In Korea, aseptic loosening has surpassed infection in terms of prevalence in patients scheduled for revision TKA1). As we mentioned in the above, high-flexion positions after TKA and engagement of seniors in frequent social and leisure activities are thought to be linked with the growing incidence of aseptic loosening2,43). Cho et al.43) reported that early aseptic loosening of the femoral component did not occur in patients who had been prohibited from engaging in squatting and kneeling after high-flexion TKA.

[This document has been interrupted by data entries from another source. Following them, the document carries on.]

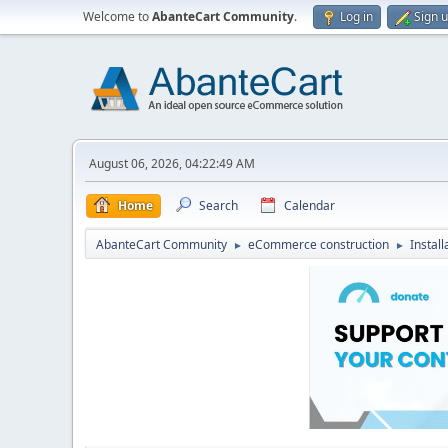
Welcome to
AbanteCart Community
.
Log in
Sign 
August 06, 2026, 04:22:49 AM
Home
Search
Calendar
AbanteCart Community
eCommerce construction
Instal
►
►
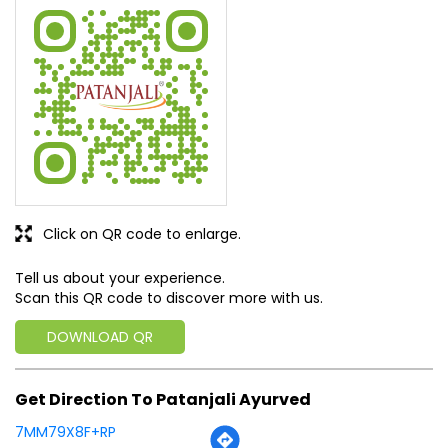
All services very nice
SUBMIT A REVIEW
View All
Discover More With Us
Click on QR code to enlarge.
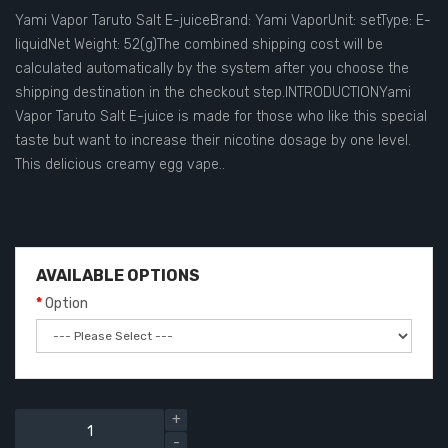
Yami Vapor Taruto Salt E-juiceBrand: Yami VaporUnit: setType: E-
liquidNet Weight: 52(g)The combined shipping cost will be
calculated automatically by the system after you choose the
shipping destination in the checkout step.INTRODUCTIONYami
Vapor Taruto Salt E-juice is made for those who like this special
taste but want to increase their nicotine dosage by one level.
This delicious creamy egg vape..
AVAILABLE OPTIONS
Option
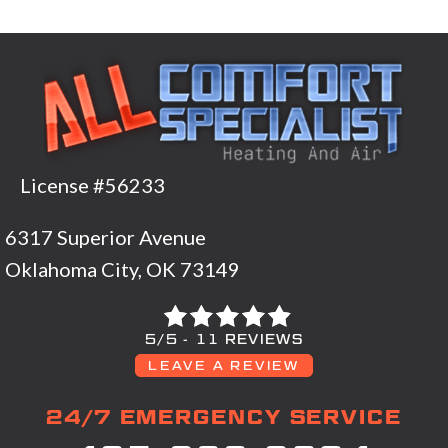
License #56233
6317 Superior Avenue
Oklahoma City, OK 73149
5/5 -
11 REVIEWS
LEAVE A REVIEW
24/7 EMERGENCY SERVICE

Deep vein thrombosis (DVT) and pulmonary embolism (PE) after TKA are not common in Asian patients unlike in their Western counterparts in whom DVT and PE are two major complications after TKA54,55). In a meta-analysis of Asian populations, Kanchanabat et al.54) reported that the overall incidence of DVT, proximal DVT, symptomatic DVT, and symptomatic PE after TKA was 42.5%, 8.7%, 2.7%, and 0.5%, respectively. Regarding the incidence according to nations, postoperative DVT occurred in 11.8% in Southeast Asian countries, in 11.0% in Japan, in 7.5% in Korea, in 5.6% in China. Lee et al.55) documented the incidence of overall DVT after TKA as 40.8%, proximal DVT as 5.8%, distal DVT as 26.6%, symptomatic DVT as 1.9%, and symptomatic PE as 0.01%. Even without chemoprophylaxis, symptomatic PE and proximal DVT after TKA are not as common in Asians as in the Western populations54,55). Therefore, considering the significantly low risk of symptomatic DVT and the increased risk of drug-induced bleeding, chemoprophylaxis after TKA may need to be prescribed to high-risk patients only unlike in Western countries where chemoprophylaxis is the standard of care after TKA in all patients.

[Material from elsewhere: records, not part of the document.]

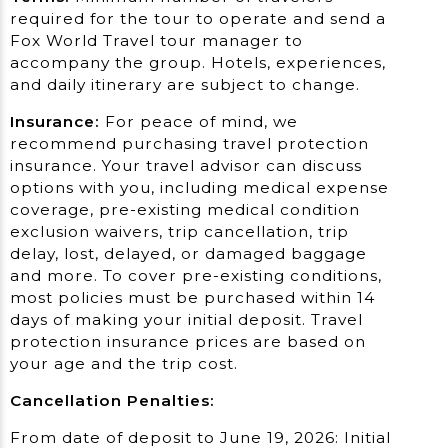
required for the tour to operate and send a
Fox World Travel tour manager to
accompany the group. Hotels, experiences,
and daily itinerary are subject to change.
Insurance:
For peace of mind, we
recommend purchasing travel protection
insurance. Your travel advisor can discuss
options with you, including medical expense
coverage, pre-existing medical condition
exclusion waivers, trip cancellation, trip
delay, lost, delayed, or damaged baggage
and more. To cover pre-existing conditions,
most policies must be purchased within 14
days of making your initial deposit. Travel
protection insurance prices are based on
your age and the trip cost.
Cancellation Penalties:
From date of deposit to June 19, 2026: Initial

6. Revision Rate and Survivorship
Based on a review of more than 10-year follow-up studies published since 2000, the revision rate after primary TKA was relatively low in Korean patients than in Western patients: 3.1% vs. 5.6% at 10 years after surgery and 4.2% vs. 6.8% at 15 years after surgery. However, there was no notable difference with regard to survivorship between Korean and Western patients: the 10-year and 15-year survivorships were 94.7% and 86.5%, respectively, among Koreans and 94.8% and 87.5%, respectively, among Westerners (Table 4).

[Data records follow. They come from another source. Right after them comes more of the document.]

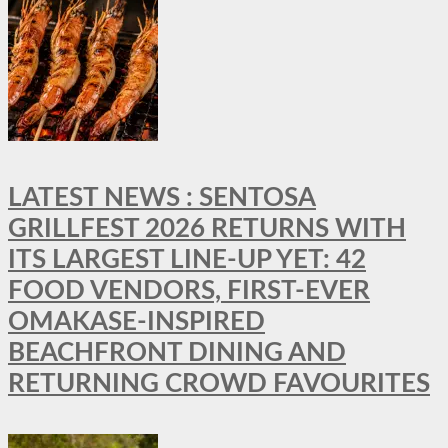
LATEST NEWS : SENTOSA
GRILLFEST 2026 RETURNS WITH
ITS LARGEST LINE-UP YET: 42
FOOD VENDORS, FIRST-EVER
OMAKASE-INSPIRED
BEACHFRONT DINING AND
RETURNING CROWD FAVOURITES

Table 4. Revision Rate and Suvivorship of Total Knee Arthroplasty.
Conclusions
Our review of studies shows clinical outcomes of TKA in Korean patients are comparable to those in Western counterparts: there was no remarkable difference between races at least with respect to clinical results. However, most of the contemporary knee prostheses implanted in Korean patients are designed to accommodate Western patients' anatomical characteristics, which may result in component overhang or underhang, eventually compromising implant stability and clinical results. In addition, the introduction of high-flexion knee designs for improved patient satisfaction in Korea where high-flexion positions are frequently unavoidable during daily activities may be associated with component loosening. Considering that Koreans have smaller stature/bone structure and condylar aspect ratio than Westerners and most TKA patients are female, it may be advisable to utilize gender-specific knee designs. With regard to the postoperative complication and revision rates, no significant difference was found between Koreans and Westerners, but DVT and PE were remarkably less common in Koreans. In light of this review, we suggest further research and interest in physical characteristics of Korean TKA patients are necessary.
Footnotes
Conflict of Interest: No potential conflict of interest relevant to this article was re-ported.